## Survival analysis 1: Introduction to analysing time to event outcomes

Researchers are often interested in analysing the time to which an event occurs. Examples of such outcomes include time to failure of a material, time to recovery after fatigue, or time to death after surgery. Time is the most common unit in which such outcomes are measured, but the outcome need not necessarily be time. It could be another type of count data e.g. number of repeated loadings till material failure.

At first glance, using linear regression to analyse outcomes of time seems an obvious choice. But this is problematic because time outcomes are often non-Normally distributed. They can be very skewed or bimodal, and linear regression is not robust to these violations.

Survival analysis is a technique used to analyse time to occurrence of an event. Survival analysis does not assume time outcomes are Normally distributed. The key principle is: since events occur at given times, simply use time to *order* the events, then only analyse the ordering of the time values.

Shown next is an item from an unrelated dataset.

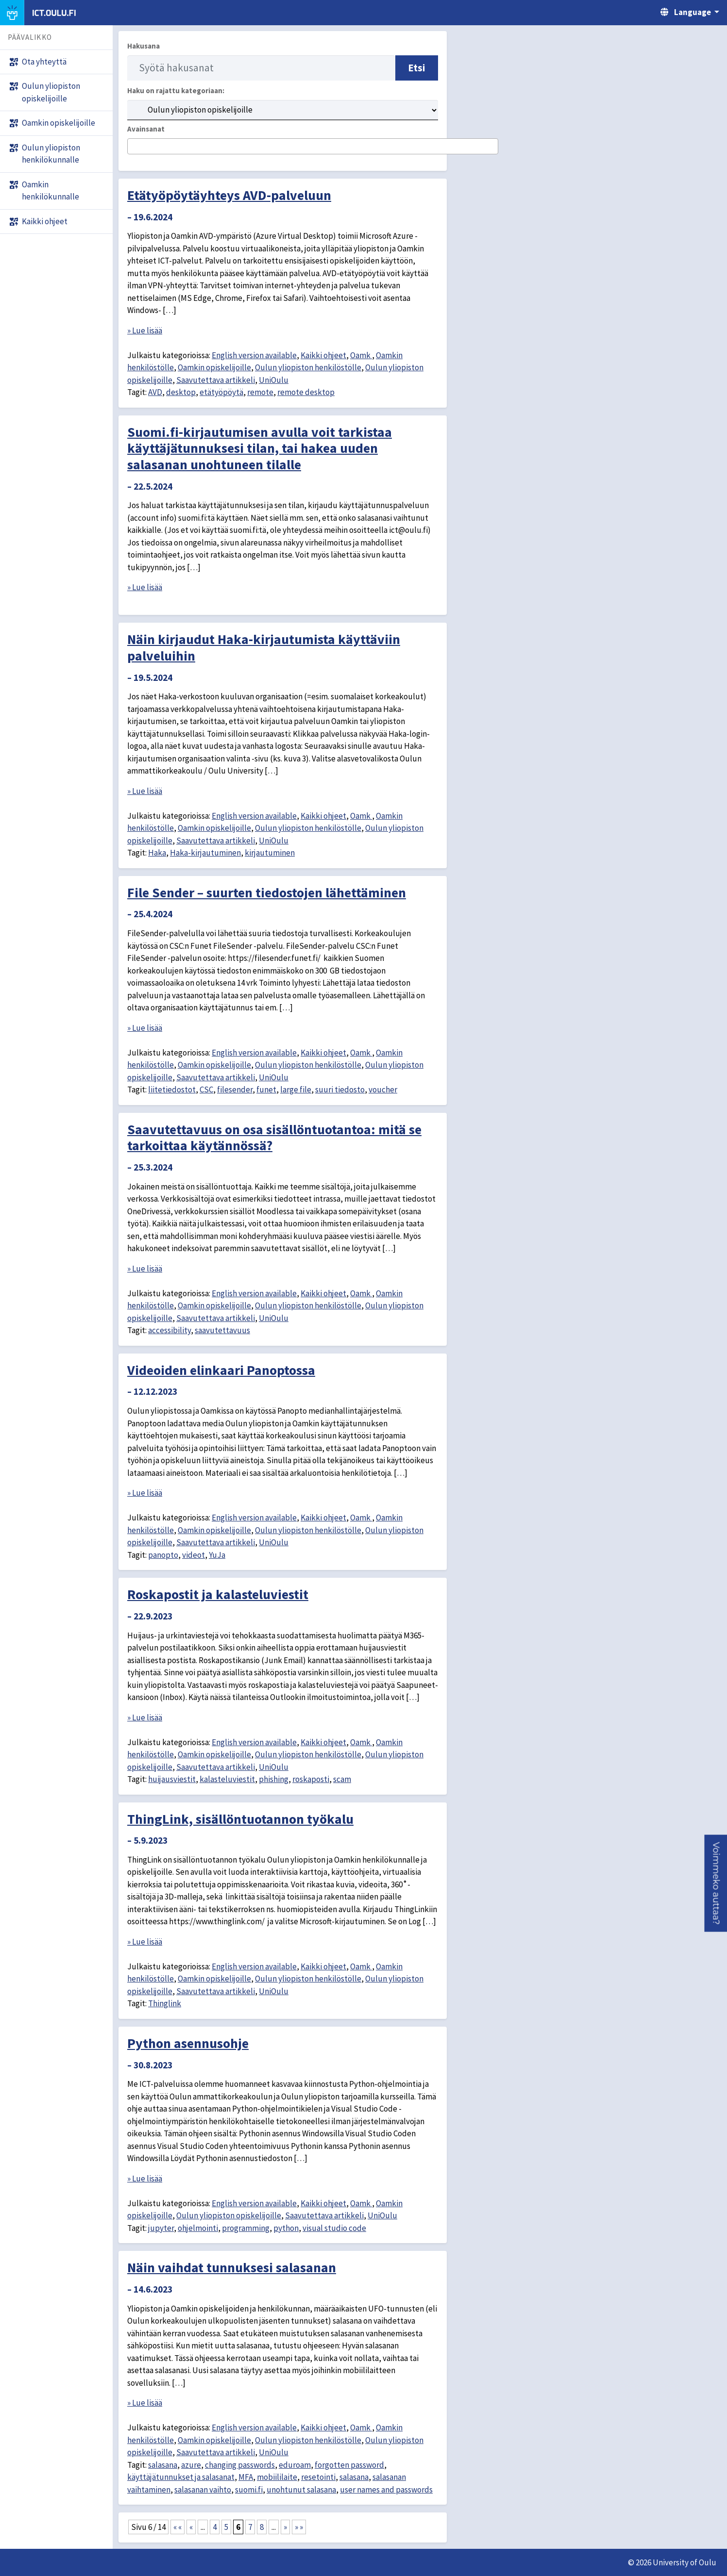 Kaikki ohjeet (323, 355)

### How survival analysis works: semi- and non-parametric methods

Suppose we have data from 6 people on the no. of years (i.e. time) after surgey when they died. We could also indicate if they had died or if they were still alive with reference to a certain time point using 0’s or 1’s:

id | year | age | died at year=1 | died at year=6 |
---|---|---|---|---|

1 | 1 | 48 | 1 | 1 |

2 | 6 | 63 | 0 | 1 |

3 | 9 | 54 | 0 | 0 |

4 | 9 | 49 | 0 | 0 |

5 | 15 | 44 | 0 | 0 |

6 | 27 | 36 | 0 | 0 |

We could ask:

After being exposed to the risk of dying, what is the probability of dying at the 1st unit of time?

At year = 1, only participant 1 died. To get the probability of dying at year = 1, we could perform logistic regression of death on time, potentially adjusting for age.

We could also ask:

After being exposed to the risk of dying, what is the probability of dying at the 6th unit of time?

By year = 6, participants 1 and 2 had died. Since participant 1 died prior to participant 2, only participant 2 contributed new information to the number of people remaining who had potential to die. So there is less information at year = 6 (i.e. the number of people at risk of dying is smaller) compared to at year = 1 because there is one less participant. Nevertheless, to get the probability of dying at year = 6, we could perform logistic regression of death on time, adjusting for age.

In fact, we could run 6 regression models, one for each year after surgery where someone died, to get the probability of dying at each time point adjusted for age. But this is inefficient. It would be better to combine these separate analyses, constraining the regression coefficient (for age) to be the same. This is what semiparametric survival analysis does if a conditional logistic regression is fit for each analysis; in particular, *Cox regression (1972)* does this.

Regression models don’t make assumptions about distributions of independent (x-axis) variables. Since each of the 6 separate logistic regressions does not make assume how survival times are distributed, the analysis that combines these regressions also doesn’t assume how survival times are distributed. So, time is only used to order the events (death), and non-parametric anaylsis is performed on the ordered time values. However, we can make some assumptions on how (some) covariates are distributed (e.g. age), so there is also a parametric component to the analysis.

When there are no covariates, or when covariates are qualitative, non-parametric methods such as the *Kaplan and Meier (1958) method*, or the methods by *Nelson and Aalen (1972, 1978)* are used to estimate the probability of surviving past a certain time, or comparing survival for each covariate category.

### Parametric methods

It is possible to assume that time to event data (specifically, the *hazard function*; we’ll cover this in the next post) follow a distribution. In this case, the analysis of time outcomes and covariates require distributional assumptions based on parameters that describe those distributions. Examples of common distributions of hazard functions include the Weibull (favoured by engineers), lognormal and loglogistic functions.

### Summary

Survival analysis involves analysing time to event outcomes. Common types of survival analysis include semiparametric Cox regression, or non-parametric Kaplan-Meier or Nelson-Aalen methods. These methods use time to order the events then analyse the ordering of time values.

Next time, we’ll expand more on the hazard function and other key concepts in survival analysis.

### Reference

Cleves M, Gutierrez R, Gould W, Marchenko Y (2008) An Introduction to Survival Analysis Using Stata. Chp 1. (2nd Ed) Stata Press: Texas, USA.